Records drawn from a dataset

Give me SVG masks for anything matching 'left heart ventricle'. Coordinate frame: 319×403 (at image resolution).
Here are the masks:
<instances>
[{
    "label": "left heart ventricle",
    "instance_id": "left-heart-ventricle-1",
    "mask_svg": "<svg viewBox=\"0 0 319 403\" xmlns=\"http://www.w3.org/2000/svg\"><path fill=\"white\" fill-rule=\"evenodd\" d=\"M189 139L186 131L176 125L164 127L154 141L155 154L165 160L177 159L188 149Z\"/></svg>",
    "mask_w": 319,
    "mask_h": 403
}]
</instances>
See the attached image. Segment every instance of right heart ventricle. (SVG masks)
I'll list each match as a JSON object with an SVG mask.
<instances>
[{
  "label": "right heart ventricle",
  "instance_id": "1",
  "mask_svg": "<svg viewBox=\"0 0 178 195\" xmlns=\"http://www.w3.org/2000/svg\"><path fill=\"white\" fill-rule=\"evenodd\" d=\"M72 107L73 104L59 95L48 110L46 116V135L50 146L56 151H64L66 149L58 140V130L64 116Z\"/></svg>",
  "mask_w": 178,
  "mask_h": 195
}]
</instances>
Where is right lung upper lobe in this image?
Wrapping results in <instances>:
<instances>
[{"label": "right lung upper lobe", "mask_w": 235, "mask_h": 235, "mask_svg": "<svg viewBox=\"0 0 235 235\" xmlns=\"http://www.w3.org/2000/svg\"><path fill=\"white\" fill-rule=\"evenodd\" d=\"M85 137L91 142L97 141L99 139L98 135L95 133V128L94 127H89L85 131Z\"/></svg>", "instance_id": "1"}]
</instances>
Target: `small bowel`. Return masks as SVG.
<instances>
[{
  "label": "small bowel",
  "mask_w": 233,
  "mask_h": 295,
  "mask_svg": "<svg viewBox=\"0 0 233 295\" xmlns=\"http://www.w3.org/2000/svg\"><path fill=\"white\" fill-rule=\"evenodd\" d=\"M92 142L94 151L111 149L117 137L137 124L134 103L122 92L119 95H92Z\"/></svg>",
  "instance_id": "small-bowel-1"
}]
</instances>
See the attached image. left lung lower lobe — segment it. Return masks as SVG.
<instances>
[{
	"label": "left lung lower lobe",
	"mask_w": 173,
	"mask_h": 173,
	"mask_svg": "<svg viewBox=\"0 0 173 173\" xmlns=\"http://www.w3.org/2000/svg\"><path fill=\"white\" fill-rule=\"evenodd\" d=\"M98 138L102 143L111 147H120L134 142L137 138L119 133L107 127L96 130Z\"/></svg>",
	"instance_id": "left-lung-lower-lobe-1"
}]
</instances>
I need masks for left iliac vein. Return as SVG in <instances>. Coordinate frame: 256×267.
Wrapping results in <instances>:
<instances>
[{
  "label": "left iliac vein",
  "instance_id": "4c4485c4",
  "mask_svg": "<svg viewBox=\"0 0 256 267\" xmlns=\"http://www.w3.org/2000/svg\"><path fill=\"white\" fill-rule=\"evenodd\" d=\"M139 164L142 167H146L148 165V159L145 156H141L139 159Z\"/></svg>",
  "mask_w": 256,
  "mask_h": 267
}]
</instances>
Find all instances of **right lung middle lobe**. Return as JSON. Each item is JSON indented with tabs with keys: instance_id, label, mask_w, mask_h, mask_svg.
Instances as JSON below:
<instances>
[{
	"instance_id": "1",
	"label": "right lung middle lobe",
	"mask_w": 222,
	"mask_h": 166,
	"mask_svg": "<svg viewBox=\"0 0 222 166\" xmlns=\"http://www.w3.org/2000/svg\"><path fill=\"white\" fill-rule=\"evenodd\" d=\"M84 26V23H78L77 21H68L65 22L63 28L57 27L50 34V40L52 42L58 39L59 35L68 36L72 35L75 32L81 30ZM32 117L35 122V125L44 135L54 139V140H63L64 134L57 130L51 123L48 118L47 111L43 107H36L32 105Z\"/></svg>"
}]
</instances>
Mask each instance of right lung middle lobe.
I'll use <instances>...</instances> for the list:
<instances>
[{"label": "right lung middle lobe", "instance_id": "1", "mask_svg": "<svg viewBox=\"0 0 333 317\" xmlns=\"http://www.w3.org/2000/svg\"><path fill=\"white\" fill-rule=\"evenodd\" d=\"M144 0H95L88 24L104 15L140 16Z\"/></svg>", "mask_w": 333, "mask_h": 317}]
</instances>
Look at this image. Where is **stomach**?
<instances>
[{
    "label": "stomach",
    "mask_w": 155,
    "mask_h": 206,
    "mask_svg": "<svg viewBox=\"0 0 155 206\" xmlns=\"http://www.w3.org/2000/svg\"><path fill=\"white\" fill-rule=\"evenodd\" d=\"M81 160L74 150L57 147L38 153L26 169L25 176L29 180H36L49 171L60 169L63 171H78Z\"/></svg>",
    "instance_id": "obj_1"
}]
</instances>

• [YOUR GOAL] Every entry above must be reproduced exactly.

• [RESULT OF THIS EXERCISE]
Give me SVG masks for anything matching 'left heart ventricle'. Coordinate frame: 319×403 (at image resolution).
Here are the masks:
<instances>
[{
    "label": "left heart ventricle",
    "instance_id": "left-heart-ventricle-1",
    "mask_svg": "<svg viewBox=\"0 0 319 403\" xmlns=\"http://www.w3.org/2000/svg\"><path fill=\"white\" fill-rule=\"evenodd\" d=\"M189 139L186 131L176 125L164 127L154 141L155 154L165 160L177 159L188 149Z\"/></svg>",
    "mask_w": 319,
    "mask_h": 403
}]
</instances>
See the attached image. Segment every instance of right heart ventricle. (SVG masks)
I'll list each match as a JSON object with an SVG mask.
<instances>
[{
  "label": "right heart ventricle",
  "instance_id": "1",
  "mask_svg": "<svg viewBox=\"0 0 178 195\" xmlns=\"http://www.w3.org/2000/svg\"><path fill=\"white\" fill-rule=\"evenodd\" d=\"M72 107L73 104L59 95L48 110L46 116V135L50 146L56 151H64L66 149L58 140V130L64 116Z\"/></svg>",
  "mask_w": 178,
  "mask_h": 195
}]
</instances>
Where is right lung upper lobe in this image?
Wrapping results in <instances>:
<instances>
[{"label": "right lung upper lobe", "mask_w": 235, "mask_h": 235, "mask_svg": "<svg viewBox=\"0 0 235 235\" xmlns=\"http://www.w3.org/2000/svg\"><path fill=\"white\" fill-rule=\"evenodd\" d=\"M85 137L91 142L97 141L99 139L98 135L95 133V128L94 127H89L85 131Z\"/></svg>", "instance_id": "1"}]
</instances>
Target: `small bowel`. Return masks as SVG.
<instances>
[{
  "label": "small bowel",
  "mask_w": 233,
  "mask_h": 295,
  "mask_svg": "<svg viewBox=\"0 0 233 295\" xmlns=\"http://www.w3.org/2000/svg\"><path fill=\"white\" fill-rule=\"evenodd\" d=\"M92 142L94 151L111 149L117 137L137 124L134 103L122 92L119 95H92Z\"/></svg>",
  "instance_id": "small-bowel-1"
}]
</instances>
See the attached image. left lung lower lobe — segment it. Return masks as SVG.
<instances>
[{
	"label": "left lung lower lobe",
	"mask_w": 173,
	"mask_h": 173,
	"mask_svg": "<svg viewBox=\"0 0 173 173\" xmlns=\"http://www.w3.org/2000/svg\"><path fill=\"white\" fill-rule=\"evenodd\" d=\"M98 138L102 143L111 147H120L134 142L137 138L119 133L107 127L96 130Z\"/></svg>",
	"instance_id": "left-lung-lower-lobe-1"
}]
</instances>
I need masks for left iliac vein. Return as SVG in <instances>. Coordinate frame: 256×267.
Wrapping results in <instances>:
<instances>
[{
  "label": "left iliac vein",
  "instance_id": "4c4485c4",
  "mask_svg": "<svg viewBox=\"0 0 256 267\" xmlns=\"http://www.w3.org/2000/svg\"><path fill=\"white\" fill-rule=\"evenodd\" d=\"M139 164L142 167H146L148 165V159L145 156H141L139 159Z\"/></svg>",
  "mask_w": 256,
  "mask_h": 267
}]
</instances>
Find all instances of **right lung middle lobe**. Return as JSON. Each item is JSON indented with tabs with keys: instance_id, label, mask_w, mask_h, mask_svg.
Instances as JSON below:
<instances>
[{
	"instance_id": "1",
	"label": "right lung middle lobe",
	"mask_w": 222,
	"mask_h": 166,
	"mask_svg": "<svg viewBox=\"0 0 222 166\" xmlns=\"http://www.w3.org/2000/svg\"><path fill=\"white\" fill-rule=\"evenodd\" d=\"M84 26V23H78L77 21H68L65 22L63 28L57 27L50 34V40L52 42L58 39L59 35L68 36L72 35L75 32L81 30ZM32 117L35 122V125L44 135L54 139V140H63L64 134L57 130L51 123L48 118L47 111L43 107H36L32 105Z\"/></svg>"
}]
</instances>
Mask each instance of right lung middle lobe.
I'll use <instances>...</instances> for the list:
<instances>
[{"label": "right lung middle lobe", "instance_id": "1", "mask_svg": "<svg viewBox=\"0 0 333 317\" xmlns=\"http://www.w3.org/2000/svg\"><path fill=\"white\" fill-rule=\"evenodd\" d=\"M144 0H95L88 24L104 15L140 16Z\"/></svg>", "mask_w": 333, "mask_h": 317}]
</instances>
Look at this image. Where is **stomach**?
<instances>
[{
    "label": "stomach",
    "mask_w": 155,
    "mask_h": 206,
    "mask_svg": "<svg viewBox=\"0 0 155 206\" xmlns=\"http://www.w3.org/2000/svg\"><path fill=\"white\" fill-rule=\"evenodd\" d=\"M81 160L74 150L57 147L38 153L26 169L25 176L29 180H36L49 171L60 169L63 171H78Z\"/></svg>",
    "instance_id": "obj_1"
}]
</instances>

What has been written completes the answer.